Write QIIME's distance matrix format

In [63]:

from qiime.format import format_distance_matrix

open('/home/ubuntu/data/distance_matrix_fast.txt','w').write(format_distance_matrix(labels,dist_mat))

Step 5. Compute PCoA: QIIME/PyCogent¶

In [64]:

!principal_coordinates.py -i /home/ubuntu/data/distance_matrix_fast.txt -o /home/ubuntu/data/pc_fast.txt

Step 6. Display PCoA: QIIME¶

This generates an HTML file and java visualization for the data. To do this we need one additional file: tree_metadata.txt. You can view this file directly here.

In [65]:

!wget http://qiime.org/home_static/nih-cloud-apr2012/tree_metadata.txt

--2012-08-06 22:20:12--  http://qiime.org/home_static/nih-cloud-apr2012/tree_metadata.txt
Resolving qiime.org... 216.34.181.97
Connecting to qiime.org|216.34.181.97|:80... connected.
HTTP request sent, awaiting response... 200 OK
Length: 9313 (9.1K) [text/plain]
Saving to: `tree_metadata.txt'

100%[======================================>] 9,313       --.-K/s   in 0.02s   

2012-08-06 22:20:13 (393 KB/s) - `tree_metadata.txt' saved [9313/9313]

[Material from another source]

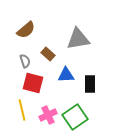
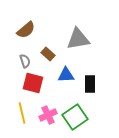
yellow line: moved 3 px down
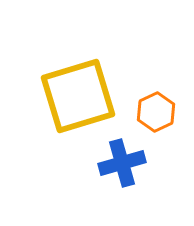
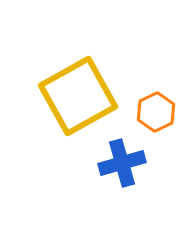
yellow square: rotated 12 degrees counterclockwise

We can then generate 3D PCoA plots.

In [69]:

!make_3d_plots.py -i /home/ubuntu/data/pc_fast.txt -o /home/ubuntu/data/pcoa_plots/ -m /home/ubuntu/tree_metadata.txt

And the notebook simply serves these files up in /files, so we can visit the visualization directly

NOTE: The above link is not static: to view the plot, you must run the notebook.